Daddy Dearest roared in her head again, and this time she could see his mottled face too as he thundered after her, out onto the pristine white porch of their pristine white house. “You leave here,” he’d bellowed after her, “and you’ll go straight to hell!”

She paused at an empty intersection, dragged in a breath, blinked until she saw the familiar buildings of the Levee instead of the multicolored patchwork of autumn in the Appalachians. She rubbed that never-ending itch in her chest. Turned out Dad was right. Hell reigned freely in Chicago’s Levee, and she was pretty sure the devil himself answered to the name Al Capone.

She crossed the street and hurried onward, then around the corner at the next intersection. A few cars motored by, but otherwise there wasn’t much action in the Levee this time of day. That made it easier to pretend, on those days when she cared to, that she was back in Cumberland, strolling through downtown, ready to duck into McMurphy’s for a soda at the fountain before she did the week’s shopping.

Today the pretense brought her way too close to the memories of Dad. Besides, it was time to stop looking back and think about the future. If she played it right, this particular hell might not be quite as eternal as she’d begun to fear.

A car motored through the intersection where she needed to cross, so she paused and toyed with the neckline of her dress. She had grown unaccustomed to the modest cut, and whenever she put it on, it felt almost suffocating. But it wouldn’t do to go to a fashionable boutique looking like what she was—not if she actually wanted help in spending the bills tucked safely in the little beaded bag Grandma had given her for her last birthday at home. Roman had handed over the dough reluctantly, so she figured she’d better spend it wisely.

Her lips, which she’d carefully painted a stylish scarlet, curved up into a smile as she gained the street where Ava’s Place made its home. She’d never been gladder that she’d kept up her acquaintance with the older moll. If she hadn’t made a habit of stopping by once a month or so, it would look mighty strange to do so now. As it was, when she let herself in and Tom poked his long face out of his office, he greeted her with a smile.

“Sally. I figured you were due for a visit soon. Ava and the girls are all upstairs. Go on up.”

“Thanks, Tom.” She sashayed down the hall, stopping at his office so she could lean in and smack a kiss onto his lips. Never hurt to keep on the good side of men like him, even if they weren’t the ones with real power. “How’s the missus treating you?”

“No complaints,” he said with a grin.

Sally stepped back into the hall and winked. “Too bad. Don’t work too hard, now. It’s a beautiful day out there.”

He made a noncommittal hum as she turned to the stairs. She knew her way around here well enough to head up and search out Ava. She found her, as she expected, in her cozy sitting room with a needle, beads, and silk dress in hand.

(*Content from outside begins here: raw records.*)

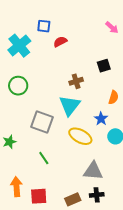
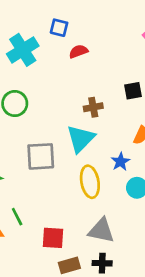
gray square: (42, 122) -> (41, 156), turned -30
yellow ellipse: (80, 136) -> (90, 182), turned 45
green line: (44, 158) -> (17, 217), moved
red square: (39, 196) -> (53, 238), moved

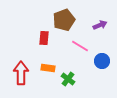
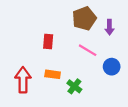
brown pentagon: (64, 20) -> (84, 18), moved
purple arrow: (100, 25) -> (109, 27), turned 112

Sally waltzed in, no need to pause and prepare herself for the coming encounter. Roman had said something about learning her role, acting the part. But this wasn’t acting. Acting was the smiles she’d had to don every day at home when people talked about what a wonderful man her father was. So good. So generous. Such a pillar of the community. Acting was saying, “Yes, Daddy,” every time he finally decided she was bloody enough and asked if she’d learned her lesson. Acting was telling him every night that she loved him, no matter what new bruises or broken bones he’d given her that day—to make her holy, he said. To whip the sin out of her.

No, this wasn’t acting. This was just being exactly what he’d made her: a girl who did whatever she had to do to survive.

Ava looked up as she entered, a smile blooming on the older woman’s elegant face. “Sally,” she said with obvious pleasure. “I was hoping you’d be by soon. And aren’t you looking lovely today.”

Sally leaned over to kiss Ava’s cheek as she usually did, giving her a grin. “I’m going shopping and was hoping I could convince you to come. I’m gonna need some advice.”

Putting aside the dress, Ava lifted her brows. “A shopping trip sounds fun. What’s the occasion?”

Sally laughed and sat beside her. “You’re going to get a kick out of this one. So I met this john, right? Good-looking guy, and he really knows what he’s doing, if you get my drift. But his mind’s obviously on other things—asks me if I know any of Manny’s girls.”